Information:

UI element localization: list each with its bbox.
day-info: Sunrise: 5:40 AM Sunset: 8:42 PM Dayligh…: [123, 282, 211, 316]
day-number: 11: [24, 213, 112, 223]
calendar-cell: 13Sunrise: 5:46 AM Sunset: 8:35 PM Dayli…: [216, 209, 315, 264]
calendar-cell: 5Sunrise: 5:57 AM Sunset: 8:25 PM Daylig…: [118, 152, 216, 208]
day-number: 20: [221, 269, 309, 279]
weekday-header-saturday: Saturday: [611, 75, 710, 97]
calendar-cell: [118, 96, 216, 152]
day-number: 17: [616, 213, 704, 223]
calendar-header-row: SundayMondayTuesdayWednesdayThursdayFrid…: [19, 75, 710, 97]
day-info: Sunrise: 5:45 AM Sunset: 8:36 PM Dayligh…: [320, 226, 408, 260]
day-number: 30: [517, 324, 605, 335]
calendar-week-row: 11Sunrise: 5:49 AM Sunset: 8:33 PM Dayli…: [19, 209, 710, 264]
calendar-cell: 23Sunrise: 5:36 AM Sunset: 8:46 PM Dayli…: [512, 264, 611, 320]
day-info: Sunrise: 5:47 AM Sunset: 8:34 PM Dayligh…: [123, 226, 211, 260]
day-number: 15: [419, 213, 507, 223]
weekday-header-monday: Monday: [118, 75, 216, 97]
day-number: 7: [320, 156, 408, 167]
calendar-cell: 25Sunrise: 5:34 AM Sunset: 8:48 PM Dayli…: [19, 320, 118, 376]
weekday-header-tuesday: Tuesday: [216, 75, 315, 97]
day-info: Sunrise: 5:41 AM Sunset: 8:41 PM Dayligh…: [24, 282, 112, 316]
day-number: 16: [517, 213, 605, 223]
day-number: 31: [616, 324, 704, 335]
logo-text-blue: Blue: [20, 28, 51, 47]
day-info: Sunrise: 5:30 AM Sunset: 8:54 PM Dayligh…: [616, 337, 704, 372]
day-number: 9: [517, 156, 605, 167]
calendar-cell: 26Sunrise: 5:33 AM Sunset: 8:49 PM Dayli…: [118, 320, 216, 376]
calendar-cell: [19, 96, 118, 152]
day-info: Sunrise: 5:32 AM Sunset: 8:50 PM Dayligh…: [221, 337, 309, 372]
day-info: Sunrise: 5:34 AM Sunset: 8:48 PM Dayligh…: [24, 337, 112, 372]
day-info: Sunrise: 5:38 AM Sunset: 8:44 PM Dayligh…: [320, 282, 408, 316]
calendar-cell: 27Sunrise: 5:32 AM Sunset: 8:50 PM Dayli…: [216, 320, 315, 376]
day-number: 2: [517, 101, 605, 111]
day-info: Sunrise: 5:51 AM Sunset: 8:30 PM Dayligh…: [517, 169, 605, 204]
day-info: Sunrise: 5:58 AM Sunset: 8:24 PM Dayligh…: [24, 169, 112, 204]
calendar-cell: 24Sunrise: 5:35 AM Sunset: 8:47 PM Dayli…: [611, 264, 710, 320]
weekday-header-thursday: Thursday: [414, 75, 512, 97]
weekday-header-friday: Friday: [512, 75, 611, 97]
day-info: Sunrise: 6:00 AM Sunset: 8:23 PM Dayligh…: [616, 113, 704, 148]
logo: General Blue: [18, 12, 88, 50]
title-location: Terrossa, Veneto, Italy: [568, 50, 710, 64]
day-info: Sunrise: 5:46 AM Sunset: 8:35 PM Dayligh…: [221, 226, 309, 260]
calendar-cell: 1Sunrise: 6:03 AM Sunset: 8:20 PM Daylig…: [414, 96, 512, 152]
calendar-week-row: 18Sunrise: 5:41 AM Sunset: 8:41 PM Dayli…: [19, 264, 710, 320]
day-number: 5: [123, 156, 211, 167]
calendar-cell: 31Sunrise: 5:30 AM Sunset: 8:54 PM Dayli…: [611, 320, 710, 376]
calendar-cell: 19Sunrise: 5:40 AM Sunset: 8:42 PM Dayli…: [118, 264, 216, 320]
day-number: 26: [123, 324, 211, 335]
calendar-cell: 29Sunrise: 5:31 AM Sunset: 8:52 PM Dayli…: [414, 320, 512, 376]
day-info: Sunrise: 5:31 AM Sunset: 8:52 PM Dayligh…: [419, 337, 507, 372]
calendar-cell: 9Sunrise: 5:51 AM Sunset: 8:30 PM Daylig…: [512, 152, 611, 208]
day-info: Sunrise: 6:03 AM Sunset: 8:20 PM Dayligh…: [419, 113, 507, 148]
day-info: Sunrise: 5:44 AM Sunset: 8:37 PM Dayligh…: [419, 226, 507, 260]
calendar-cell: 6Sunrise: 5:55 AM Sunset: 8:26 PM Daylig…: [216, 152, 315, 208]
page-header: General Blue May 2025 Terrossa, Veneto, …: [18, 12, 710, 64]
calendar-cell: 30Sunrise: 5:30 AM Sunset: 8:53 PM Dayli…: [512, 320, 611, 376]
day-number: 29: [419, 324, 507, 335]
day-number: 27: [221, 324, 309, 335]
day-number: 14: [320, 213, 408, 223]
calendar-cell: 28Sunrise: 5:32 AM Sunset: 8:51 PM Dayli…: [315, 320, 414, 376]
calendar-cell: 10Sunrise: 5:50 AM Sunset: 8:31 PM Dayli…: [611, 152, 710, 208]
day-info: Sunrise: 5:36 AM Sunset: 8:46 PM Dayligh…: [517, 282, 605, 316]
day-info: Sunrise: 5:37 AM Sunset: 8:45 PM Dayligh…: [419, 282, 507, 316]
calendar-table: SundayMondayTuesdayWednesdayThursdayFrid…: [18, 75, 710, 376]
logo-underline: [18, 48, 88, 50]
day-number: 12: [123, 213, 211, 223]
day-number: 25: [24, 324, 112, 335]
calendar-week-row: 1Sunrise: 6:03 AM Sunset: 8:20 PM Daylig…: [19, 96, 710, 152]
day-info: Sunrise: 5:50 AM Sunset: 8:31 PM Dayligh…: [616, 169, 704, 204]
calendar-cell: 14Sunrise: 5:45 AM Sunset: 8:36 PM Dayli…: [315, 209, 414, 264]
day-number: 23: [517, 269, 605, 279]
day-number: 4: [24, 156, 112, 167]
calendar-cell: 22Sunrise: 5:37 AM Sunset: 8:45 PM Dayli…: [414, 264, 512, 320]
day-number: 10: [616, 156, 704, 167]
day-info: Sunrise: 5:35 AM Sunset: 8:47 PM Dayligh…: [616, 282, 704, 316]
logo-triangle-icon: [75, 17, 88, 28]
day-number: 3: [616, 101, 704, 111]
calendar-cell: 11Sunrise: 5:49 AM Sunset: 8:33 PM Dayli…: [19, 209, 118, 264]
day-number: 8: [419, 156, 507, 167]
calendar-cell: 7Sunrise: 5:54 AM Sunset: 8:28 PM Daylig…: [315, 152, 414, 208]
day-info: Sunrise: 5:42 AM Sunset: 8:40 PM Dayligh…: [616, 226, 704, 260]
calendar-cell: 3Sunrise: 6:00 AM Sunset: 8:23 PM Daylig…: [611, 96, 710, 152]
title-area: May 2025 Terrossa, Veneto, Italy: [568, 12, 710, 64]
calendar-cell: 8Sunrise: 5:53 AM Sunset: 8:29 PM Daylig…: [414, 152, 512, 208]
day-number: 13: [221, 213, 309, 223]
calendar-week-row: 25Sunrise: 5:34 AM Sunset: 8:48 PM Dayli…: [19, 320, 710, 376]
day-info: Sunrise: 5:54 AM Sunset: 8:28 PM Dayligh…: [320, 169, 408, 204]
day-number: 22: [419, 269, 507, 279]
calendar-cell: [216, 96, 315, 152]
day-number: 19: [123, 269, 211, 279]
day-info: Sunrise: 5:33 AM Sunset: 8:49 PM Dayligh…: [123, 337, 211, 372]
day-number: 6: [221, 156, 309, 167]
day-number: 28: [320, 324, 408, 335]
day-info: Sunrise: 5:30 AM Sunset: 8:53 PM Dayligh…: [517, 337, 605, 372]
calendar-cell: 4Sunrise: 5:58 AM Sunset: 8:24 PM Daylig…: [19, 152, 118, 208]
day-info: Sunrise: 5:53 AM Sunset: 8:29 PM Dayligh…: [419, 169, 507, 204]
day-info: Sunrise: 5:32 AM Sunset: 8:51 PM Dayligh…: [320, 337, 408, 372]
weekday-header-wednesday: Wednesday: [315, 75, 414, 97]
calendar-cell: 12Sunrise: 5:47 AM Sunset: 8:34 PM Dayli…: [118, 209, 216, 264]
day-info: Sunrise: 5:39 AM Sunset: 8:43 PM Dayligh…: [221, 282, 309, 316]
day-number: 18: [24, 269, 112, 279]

* * *

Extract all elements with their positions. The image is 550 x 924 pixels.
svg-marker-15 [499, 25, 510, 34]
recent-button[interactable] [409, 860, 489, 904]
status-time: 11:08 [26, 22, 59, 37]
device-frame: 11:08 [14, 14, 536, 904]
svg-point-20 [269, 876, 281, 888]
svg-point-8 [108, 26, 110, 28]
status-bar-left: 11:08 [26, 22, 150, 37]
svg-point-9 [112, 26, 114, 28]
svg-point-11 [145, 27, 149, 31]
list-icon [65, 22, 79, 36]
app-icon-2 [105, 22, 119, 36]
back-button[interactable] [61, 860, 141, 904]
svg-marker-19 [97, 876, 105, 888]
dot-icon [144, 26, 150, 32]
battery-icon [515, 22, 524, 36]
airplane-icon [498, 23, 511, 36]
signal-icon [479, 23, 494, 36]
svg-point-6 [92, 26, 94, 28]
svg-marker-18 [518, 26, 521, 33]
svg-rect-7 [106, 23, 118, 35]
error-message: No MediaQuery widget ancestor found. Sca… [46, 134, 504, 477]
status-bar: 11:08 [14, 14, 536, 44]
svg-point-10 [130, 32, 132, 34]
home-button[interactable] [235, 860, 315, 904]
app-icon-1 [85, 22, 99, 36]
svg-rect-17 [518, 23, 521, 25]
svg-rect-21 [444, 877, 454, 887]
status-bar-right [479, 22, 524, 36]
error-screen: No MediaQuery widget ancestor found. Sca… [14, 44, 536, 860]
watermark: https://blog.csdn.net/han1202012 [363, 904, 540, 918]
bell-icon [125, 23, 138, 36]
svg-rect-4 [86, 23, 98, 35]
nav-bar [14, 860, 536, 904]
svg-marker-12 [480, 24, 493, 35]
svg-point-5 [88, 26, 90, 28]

Directions: Please find the lines in the data that contain the word "SundayMondayTuesdayWednesdayThursdayFrid" and copy them.

Finished exercise:
calendar-header-row: SundayMondayTuesdayWednesdayThursdayFrid…: [19, 75, 710, 97]
calendar-table: SundayMondayTuesdayWednesdayThursdayFrid…: [18, 75, 710, 376]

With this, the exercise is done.